Critics claim that the use of most patterns has been widely publicized in the last several years. Many traders are quite familiar with these patterns and often act on them in concert. This creates a "Self-Fulfilling Prophecy", since waves of buying and selling are created in response to "bullish" or "bearish" patterns. The truth is that only 30% of all traders use Technical Analysis. This is hardly enough for a "Self-Fulfilling Prophecy". Furthermore, chartist will enter the trades AFTER a formation has been formed, not before or during the creation of a pattern.

Can the Past be used to predict the future?

In the respected field of statistics, the characteristics of past events are collected, studied and analyzed. According to the result, future predictions are being concluded. This counts for economic, technical and weather forecasting. The only possibility to forecast the future is to project past events into it. The usage of price data to predict future price movement is based on solid statistical concepts, such as descriptive and inductive statistics).

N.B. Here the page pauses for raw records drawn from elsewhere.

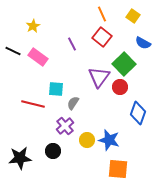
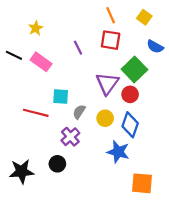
red square: (102, 37) -> (111, 40), turned -30
blue diamond: (138, 113) -> (130, 125), moved
yellow circle: (87, 140) -> (105, 118), moved
orange square: (118, 169) -> (142, 183), moved

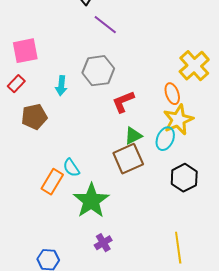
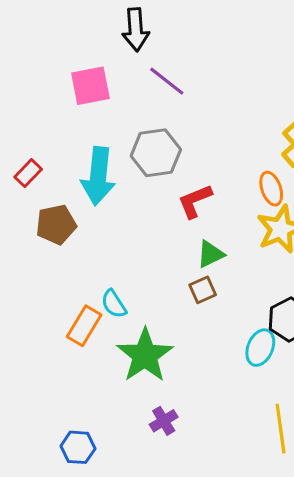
pink square: (25, 51) -> (90, 86), moved
cyan arrow: (61, 86) -> (98, 176), size x1.8
cyan ellipse: (165, 139) -> (260, 348), moved
brown square: (128, 159) -> (203, 290), size x0.6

Efficient Market Hypothesis

This theory says that prices fluctuate randomly around their intrinsic value. On top of that it claims that all news, new data and relevant information comes to everyone at the same time - so no one can take advantage of it. The basis of Technical Analysis and its principles is that relevant market information is obvious on the charts long before it becomes publically known.

Random Walk Theory

This theory claims that prices change serially independent from each other and that the history of price is not a reliable indicator for future prediction. According to this theory, price movement is completely random and absolutely unpredictable, since it is based on Efficient Market Hypothesis. There is a certain amount of randomness from time to time, which is called noise. Someone who claims that price movements are completely random has not taken the time to study the rules of market behavior properly. Yet. Apart from
that empirical observations show that prices do move in trends.


While Fundamental Analysis may have its relevancy, especially for other purposes, I am convinced that Technical Analysis is the far more precise, reliable and efficient method to base your trading on. Among all reasons mentioned above, the flexibility, adaptability and precisions are the deciding factors for me personally.